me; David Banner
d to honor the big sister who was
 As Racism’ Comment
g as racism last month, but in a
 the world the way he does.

* * *

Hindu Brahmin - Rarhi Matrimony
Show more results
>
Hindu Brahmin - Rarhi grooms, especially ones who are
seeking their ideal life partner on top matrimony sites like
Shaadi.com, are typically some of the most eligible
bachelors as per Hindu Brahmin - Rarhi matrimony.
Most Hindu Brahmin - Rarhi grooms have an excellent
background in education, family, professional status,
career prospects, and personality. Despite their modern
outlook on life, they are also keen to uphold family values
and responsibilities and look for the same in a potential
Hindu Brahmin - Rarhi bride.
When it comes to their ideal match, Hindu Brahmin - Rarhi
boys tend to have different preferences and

--

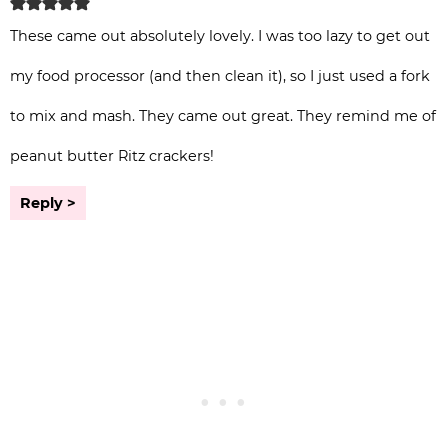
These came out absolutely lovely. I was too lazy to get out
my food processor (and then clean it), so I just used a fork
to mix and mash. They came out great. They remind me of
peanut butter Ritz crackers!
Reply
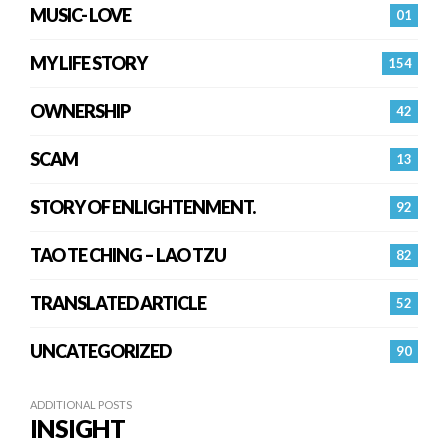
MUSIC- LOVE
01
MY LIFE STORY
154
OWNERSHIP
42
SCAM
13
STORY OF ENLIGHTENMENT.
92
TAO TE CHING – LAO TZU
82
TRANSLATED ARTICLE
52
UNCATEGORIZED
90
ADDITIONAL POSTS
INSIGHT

EXERCISE GOAL: Look through the entries above, and wherever a line holds the word "Brahmin", copy it.

SOLUTION TO THE PROBLEM:
Hindu Brahmin - Rarhi Matrimony
Hindu Brahmin - Rarhi grooms, especially ones who are
bachelors as per Hindu Brahmin - Rarhi matrimony.
Most Hindu Brahmin - Rarhi grooms have an excellent
Hindu Brahmin - Rarhi bride.
When it comes to their ideal match, Hindu Brahmin - Rarhi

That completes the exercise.